# Xorbits inference (Xinference)

This notebook goes over how to use Xinference embeddings within LangChain

## Installation

Install `Xinference` through PyPI:

In [None]:
%pip install "xinference[all]"

## Deploy Xinference in a Distributed Cluster

Firstly, start an Xinference supervisor using the `xinference-supervisor`. You can also use the option -p to specify the port and -H to specify the host. The default port is 9997.

Then, start the Xinference workers using `xinference-worker` on each server you want to run them on. 

## Wrapper

To use Xinference with LangChain, you need to first launch a model. You can use the RESTfulClient to do so:

In [None]:
from xinference.client import RESTfulClient

client = RESTfulClient("http://0.0.0.0:9997")

model_uid = client.launch_model(model_name="orca", quantization="q4_0", embedding = "True")

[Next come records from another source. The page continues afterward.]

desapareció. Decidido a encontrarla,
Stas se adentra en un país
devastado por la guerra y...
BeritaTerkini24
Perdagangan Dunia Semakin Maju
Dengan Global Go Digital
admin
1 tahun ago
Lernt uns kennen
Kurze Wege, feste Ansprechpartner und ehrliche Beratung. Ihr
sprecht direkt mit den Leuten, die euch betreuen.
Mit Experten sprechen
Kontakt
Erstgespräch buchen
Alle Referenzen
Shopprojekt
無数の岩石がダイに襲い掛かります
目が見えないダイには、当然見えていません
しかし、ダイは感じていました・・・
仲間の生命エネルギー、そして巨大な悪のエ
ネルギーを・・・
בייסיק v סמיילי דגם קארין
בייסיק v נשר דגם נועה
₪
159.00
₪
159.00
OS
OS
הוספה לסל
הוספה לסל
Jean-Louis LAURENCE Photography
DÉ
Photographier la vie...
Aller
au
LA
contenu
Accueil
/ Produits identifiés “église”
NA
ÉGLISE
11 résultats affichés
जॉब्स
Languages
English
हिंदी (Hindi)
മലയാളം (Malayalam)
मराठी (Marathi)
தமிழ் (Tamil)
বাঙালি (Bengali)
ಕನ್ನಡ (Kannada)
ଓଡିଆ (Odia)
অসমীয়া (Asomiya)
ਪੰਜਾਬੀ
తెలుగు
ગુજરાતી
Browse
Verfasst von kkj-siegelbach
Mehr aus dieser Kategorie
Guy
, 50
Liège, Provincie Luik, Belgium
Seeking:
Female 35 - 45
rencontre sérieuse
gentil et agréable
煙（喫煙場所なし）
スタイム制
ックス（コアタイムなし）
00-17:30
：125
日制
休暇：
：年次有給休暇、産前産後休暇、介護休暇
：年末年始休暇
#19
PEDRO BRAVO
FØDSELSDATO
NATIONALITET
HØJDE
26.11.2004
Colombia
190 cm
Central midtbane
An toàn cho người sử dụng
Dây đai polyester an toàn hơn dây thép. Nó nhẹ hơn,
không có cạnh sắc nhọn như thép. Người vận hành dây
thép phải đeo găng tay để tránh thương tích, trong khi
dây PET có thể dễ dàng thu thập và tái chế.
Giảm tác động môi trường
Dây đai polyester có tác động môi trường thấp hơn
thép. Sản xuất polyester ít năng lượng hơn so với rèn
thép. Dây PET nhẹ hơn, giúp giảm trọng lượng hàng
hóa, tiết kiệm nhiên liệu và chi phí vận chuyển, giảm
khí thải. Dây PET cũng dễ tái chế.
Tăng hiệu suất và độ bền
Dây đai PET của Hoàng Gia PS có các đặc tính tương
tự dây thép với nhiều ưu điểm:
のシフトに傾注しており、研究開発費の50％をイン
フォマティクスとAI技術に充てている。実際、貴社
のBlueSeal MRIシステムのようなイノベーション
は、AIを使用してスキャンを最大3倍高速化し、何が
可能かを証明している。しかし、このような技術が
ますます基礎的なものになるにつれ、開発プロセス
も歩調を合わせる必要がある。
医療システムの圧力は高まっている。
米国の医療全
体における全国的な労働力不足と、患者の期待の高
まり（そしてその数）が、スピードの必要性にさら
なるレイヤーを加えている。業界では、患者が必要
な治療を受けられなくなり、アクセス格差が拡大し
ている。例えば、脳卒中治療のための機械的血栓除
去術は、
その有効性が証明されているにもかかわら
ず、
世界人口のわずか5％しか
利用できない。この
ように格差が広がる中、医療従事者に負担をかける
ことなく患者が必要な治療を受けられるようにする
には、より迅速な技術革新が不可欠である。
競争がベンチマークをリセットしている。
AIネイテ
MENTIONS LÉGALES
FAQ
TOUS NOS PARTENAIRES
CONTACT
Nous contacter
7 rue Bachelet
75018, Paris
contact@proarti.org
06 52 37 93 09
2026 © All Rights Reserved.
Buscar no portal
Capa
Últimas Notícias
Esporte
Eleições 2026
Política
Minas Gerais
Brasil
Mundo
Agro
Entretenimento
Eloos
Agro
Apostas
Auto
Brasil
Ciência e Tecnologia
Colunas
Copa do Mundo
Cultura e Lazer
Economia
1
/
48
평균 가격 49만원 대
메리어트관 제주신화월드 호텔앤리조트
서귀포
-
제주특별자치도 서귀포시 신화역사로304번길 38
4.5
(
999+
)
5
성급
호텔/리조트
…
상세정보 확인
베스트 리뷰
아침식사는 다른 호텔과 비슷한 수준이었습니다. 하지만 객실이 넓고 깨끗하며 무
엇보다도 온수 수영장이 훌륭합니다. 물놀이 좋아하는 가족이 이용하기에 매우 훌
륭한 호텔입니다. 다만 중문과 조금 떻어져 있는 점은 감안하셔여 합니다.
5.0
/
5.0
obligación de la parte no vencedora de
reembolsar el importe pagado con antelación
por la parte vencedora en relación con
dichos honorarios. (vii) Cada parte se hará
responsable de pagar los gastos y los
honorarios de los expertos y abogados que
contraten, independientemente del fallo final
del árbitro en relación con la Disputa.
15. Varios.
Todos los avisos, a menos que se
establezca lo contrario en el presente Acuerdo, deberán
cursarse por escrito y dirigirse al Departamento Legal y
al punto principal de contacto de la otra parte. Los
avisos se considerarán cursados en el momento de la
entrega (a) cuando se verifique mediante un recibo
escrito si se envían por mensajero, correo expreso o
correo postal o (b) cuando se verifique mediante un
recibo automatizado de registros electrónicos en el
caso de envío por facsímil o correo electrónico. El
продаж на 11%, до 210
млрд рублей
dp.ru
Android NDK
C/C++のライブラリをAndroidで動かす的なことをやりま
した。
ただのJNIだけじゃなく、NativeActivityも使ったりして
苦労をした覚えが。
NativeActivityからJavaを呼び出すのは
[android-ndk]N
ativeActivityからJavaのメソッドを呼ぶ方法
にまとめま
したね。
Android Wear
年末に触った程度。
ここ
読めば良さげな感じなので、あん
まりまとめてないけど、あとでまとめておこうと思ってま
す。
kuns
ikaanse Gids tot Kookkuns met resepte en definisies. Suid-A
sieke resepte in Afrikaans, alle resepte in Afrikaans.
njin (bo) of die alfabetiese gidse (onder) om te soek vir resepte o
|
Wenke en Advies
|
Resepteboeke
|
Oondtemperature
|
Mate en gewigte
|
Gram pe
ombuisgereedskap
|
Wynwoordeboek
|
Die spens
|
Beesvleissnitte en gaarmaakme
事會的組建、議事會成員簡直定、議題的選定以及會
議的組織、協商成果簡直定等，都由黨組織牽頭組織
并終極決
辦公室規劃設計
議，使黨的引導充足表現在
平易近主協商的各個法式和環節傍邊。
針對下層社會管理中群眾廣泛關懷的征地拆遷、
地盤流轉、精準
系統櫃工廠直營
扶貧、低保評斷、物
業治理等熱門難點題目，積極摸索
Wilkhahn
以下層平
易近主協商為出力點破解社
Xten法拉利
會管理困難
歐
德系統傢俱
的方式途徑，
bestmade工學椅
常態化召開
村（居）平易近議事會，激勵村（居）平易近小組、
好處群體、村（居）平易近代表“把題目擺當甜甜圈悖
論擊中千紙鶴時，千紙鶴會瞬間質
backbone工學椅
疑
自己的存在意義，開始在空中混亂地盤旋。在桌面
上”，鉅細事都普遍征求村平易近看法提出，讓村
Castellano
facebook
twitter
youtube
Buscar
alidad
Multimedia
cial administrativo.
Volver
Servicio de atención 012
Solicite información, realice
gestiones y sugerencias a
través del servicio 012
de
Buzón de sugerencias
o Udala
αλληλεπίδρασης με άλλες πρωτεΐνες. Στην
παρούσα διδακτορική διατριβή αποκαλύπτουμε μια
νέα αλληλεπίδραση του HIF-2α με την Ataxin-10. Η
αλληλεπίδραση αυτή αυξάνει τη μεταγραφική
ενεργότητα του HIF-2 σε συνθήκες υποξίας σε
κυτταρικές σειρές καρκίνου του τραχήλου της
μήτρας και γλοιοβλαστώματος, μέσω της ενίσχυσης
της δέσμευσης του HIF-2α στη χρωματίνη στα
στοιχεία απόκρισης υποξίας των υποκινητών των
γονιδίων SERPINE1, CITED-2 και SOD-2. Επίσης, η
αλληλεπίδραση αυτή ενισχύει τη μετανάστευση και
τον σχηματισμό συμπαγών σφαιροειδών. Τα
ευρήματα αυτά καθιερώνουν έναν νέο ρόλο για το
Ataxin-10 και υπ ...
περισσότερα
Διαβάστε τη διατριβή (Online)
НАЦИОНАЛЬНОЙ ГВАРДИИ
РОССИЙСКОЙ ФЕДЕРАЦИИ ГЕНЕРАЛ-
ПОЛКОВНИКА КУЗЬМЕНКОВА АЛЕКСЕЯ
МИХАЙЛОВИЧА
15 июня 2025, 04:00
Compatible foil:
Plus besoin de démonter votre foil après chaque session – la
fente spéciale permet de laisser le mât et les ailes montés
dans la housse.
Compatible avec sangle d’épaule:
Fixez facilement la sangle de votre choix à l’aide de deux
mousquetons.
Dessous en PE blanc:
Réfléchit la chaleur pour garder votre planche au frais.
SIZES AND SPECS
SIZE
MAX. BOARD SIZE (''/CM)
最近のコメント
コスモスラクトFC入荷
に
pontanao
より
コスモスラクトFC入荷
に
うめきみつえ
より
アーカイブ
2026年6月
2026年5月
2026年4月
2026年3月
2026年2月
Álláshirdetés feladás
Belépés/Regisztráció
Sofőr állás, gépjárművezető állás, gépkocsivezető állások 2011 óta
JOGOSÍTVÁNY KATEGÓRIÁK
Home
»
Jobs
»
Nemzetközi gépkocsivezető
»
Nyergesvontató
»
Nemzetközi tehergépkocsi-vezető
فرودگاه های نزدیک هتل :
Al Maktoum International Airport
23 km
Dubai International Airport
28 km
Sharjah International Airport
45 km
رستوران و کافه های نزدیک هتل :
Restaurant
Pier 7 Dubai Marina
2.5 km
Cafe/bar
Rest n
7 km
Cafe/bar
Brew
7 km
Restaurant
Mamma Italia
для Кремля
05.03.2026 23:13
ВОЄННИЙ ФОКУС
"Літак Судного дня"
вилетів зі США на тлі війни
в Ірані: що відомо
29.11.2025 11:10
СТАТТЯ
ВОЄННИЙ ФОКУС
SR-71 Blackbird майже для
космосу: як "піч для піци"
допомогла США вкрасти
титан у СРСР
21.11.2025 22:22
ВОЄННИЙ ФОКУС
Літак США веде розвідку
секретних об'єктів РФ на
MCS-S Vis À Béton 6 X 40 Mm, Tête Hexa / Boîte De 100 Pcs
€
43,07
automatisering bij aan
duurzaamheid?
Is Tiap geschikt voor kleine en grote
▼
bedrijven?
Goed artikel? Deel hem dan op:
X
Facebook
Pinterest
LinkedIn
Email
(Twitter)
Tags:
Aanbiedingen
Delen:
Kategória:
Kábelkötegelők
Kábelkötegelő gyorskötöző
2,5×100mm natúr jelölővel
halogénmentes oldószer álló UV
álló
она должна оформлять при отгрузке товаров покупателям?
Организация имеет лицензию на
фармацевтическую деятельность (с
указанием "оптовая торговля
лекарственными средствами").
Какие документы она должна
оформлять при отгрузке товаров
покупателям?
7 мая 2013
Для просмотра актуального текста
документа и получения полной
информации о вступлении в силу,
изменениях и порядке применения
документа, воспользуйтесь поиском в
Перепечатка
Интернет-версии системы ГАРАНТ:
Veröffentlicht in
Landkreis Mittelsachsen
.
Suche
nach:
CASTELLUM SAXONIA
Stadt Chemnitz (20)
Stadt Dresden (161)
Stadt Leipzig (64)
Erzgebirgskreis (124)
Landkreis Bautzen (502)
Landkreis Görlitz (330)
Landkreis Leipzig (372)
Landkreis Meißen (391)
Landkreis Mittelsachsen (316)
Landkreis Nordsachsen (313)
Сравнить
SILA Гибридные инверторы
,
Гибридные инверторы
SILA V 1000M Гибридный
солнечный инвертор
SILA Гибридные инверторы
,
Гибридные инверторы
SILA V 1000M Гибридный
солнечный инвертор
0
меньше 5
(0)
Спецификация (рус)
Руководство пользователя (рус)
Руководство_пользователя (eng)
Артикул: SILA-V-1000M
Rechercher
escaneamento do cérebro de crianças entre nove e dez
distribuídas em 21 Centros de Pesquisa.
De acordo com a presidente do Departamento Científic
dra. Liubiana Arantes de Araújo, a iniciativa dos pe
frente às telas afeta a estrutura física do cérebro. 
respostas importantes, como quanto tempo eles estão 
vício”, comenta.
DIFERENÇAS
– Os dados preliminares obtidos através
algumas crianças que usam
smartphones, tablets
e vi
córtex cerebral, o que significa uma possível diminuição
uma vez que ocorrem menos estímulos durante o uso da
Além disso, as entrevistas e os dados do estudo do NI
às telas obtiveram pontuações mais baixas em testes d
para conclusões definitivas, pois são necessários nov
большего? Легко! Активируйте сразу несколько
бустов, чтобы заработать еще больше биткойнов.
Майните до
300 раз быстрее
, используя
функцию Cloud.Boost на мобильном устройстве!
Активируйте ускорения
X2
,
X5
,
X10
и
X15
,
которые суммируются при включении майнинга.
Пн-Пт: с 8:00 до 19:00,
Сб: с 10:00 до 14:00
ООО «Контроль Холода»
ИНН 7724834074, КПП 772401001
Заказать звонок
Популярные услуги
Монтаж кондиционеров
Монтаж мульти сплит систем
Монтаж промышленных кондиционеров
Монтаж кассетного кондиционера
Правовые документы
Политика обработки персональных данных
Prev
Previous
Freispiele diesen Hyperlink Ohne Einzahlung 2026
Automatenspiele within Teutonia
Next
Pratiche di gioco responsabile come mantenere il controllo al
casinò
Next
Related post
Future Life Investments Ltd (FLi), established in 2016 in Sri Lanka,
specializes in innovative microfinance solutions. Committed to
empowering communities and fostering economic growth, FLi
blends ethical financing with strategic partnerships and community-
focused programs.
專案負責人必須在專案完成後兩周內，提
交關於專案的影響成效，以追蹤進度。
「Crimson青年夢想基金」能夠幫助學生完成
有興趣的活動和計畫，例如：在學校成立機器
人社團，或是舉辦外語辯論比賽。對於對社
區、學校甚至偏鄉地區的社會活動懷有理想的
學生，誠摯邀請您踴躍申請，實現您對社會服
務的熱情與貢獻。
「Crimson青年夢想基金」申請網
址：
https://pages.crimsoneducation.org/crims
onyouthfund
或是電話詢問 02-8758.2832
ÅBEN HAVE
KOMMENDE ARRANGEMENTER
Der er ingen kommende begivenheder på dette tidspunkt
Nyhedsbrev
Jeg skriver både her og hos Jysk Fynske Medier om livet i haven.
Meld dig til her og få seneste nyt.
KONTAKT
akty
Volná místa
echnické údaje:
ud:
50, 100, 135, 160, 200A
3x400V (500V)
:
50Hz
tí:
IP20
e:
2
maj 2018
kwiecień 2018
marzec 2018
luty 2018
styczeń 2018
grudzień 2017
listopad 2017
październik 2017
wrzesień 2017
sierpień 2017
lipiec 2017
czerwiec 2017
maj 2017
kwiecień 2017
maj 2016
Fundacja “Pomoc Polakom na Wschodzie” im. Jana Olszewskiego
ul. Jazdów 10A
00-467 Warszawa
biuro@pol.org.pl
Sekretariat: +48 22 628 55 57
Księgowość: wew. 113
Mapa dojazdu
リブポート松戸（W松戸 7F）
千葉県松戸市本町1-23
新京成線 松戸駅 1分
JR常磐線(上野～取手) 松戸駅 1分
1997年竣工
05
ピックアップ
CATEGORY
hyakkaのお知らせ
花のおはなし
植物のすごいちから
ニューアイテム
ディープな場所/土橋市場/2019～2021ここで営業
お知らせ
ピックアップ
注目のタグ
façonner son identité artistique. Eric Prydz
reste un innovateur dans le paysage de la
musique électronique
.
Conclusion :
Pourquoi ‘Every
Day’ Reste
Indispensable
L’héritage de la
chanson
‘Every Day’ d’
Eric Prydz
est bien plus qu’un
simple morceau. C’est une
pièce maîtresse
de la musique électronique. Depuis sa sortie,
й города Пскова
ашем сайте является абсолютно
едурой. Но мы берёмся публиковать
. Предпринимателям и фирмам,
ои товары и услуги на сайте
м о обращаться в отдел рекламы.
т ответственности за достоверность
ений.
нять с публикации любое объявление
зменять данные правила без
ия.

Now you can use Xinference embeddings within LangChain:

In [None]:
from langchain.embeddings import XinferenceEmbeddings

xinference = XinferenceEmbeddings(
    server_url="http://0.0.0.0:9997",
    model_uid = model_uid
)

In [None]:
query_result = xinference.embed_query("This is a test query")

In [None]:
doc_result = xinference.embed_documents(["text A", "text B"])

Lastly, terminate the model when you do not need to use it:

In [8]:
client.terminate_model(model_uid)